Items from a dataset:
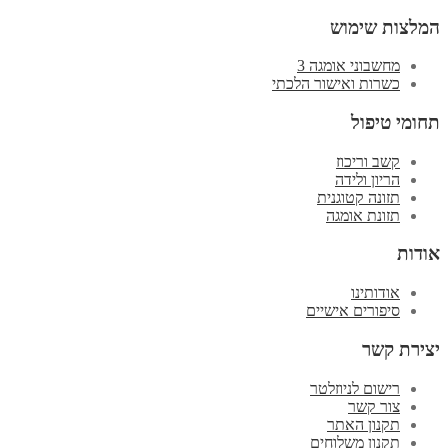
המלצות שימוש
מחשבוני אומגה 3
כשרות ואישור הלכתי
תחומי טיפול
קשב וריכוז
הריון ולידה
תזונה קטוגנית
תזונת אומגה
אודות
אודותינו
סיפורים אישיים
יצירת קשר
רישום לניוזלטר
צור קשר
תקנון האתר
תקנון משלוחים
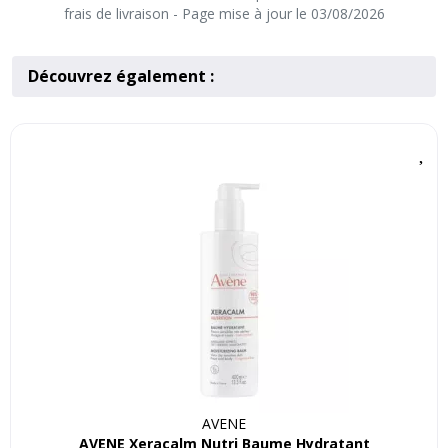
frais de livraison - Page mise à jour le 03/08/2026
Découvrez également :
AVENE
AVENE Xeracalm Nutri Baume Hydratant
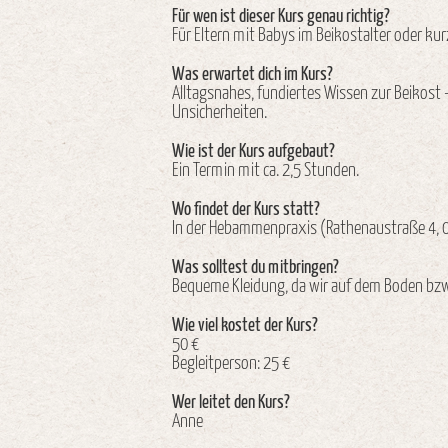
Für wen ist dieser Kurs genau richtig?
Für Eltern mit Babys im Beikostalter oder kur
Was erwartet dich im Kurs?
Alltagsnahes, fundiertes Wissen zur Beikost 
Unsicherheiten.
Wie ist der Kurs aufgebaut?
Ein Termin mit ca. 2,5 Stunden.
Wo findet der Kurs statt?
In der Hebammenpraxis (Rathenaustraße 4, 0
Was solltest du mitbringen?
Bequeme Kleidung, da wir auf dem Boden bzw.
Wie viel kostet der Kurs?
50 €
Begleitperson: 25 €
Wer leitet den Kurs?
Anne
--
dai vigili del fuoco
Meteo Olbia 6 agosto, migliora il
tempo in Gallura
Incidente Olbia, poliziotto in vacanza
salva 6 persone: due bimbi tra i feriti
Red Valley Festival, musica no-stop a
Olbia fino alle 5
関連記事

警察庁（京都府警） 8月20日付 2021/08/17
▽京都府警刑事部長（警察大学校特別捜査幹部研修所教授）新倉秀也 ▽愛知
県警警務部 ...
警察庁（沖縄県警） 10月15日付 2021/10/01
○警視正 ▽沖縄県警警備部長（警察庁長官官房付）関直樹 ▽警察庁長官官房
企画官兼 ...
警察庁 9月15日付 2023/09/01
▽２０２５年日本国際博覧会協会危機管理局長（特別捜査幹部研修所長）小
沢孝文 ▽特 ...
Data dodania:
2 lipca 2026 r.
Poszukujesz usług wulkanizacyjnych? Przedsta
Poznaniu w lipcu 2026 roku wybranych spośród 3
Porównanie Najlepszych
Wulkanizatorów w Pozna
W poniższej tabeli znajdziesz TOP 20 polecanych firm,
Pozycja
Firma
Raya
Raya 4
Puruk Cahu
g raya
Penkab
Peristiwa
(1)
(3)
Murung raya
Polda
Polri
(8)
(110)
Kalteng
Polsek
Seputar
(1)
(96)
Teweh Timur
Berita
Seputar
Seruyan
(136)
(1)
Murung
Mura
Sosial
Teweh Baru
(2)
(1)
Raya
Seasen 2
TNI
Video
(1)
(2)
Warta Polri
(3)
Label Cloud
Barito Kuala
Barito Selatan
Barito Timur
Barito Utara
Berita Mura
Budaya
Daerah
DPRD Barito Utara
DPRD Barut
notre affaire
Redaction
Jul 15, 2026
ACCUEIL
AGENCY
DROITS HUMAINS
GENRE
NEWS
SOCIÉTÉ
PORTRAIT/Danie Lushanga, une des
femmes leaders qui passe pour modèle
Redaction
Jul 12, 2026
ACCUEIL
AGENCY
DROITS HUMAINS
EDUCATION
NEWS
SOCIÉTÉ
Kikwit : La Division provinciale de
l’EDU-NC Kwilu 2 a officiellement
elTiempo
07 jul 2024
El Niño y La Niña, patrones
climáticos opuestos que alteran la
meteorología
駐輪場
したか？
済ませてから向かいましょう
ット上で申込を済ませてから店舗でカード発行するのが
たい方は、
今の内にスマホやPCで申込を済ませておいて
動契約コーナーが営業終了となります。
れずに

* [WHAT NEEDS TO BE DONE] What are the lines above from the one with "המלצות שימוש" to the one with "Was solltest du mitbringen?", both included? Reproduce them exactly, without pictures.

* [TASK SOLUTION]
המלצות שימוש
מחשבוני אומגה 3
כשרות ואישור הלכתי
תחומי טיפול
קשב וריכוז
הריון ולידה
תזונה קטוגנית
תזונת אומגה
אודות
אודותינו
סיפורים אישיים
יצירת קשר
רישום לניוזלטר
צור קשר
תקנון האתר
תקנון משלוחים
frais de livraison - Page mise à jour le 03/08/2026
Découvrez également :
AVENE
AVENE Xeracalm Nutri Baume Hydratant
Für wen ist dieser Kurs genau richtig?
Für Eltern mit Babys im Beikostalter oder kur
Was erwartet dich im Kurs?
Alltagsnahes, fundiertes Wissen zur Beikost 
Unsicherheiten.
Wie ist der Kurs aufgebaut?
Ein Termin mit ca. 2,5 Stunden.
Wo findet der Kurs statt?
In der Hebammenpraxis (Rathenaustraße 4, 0
Was solltest du mitbringen?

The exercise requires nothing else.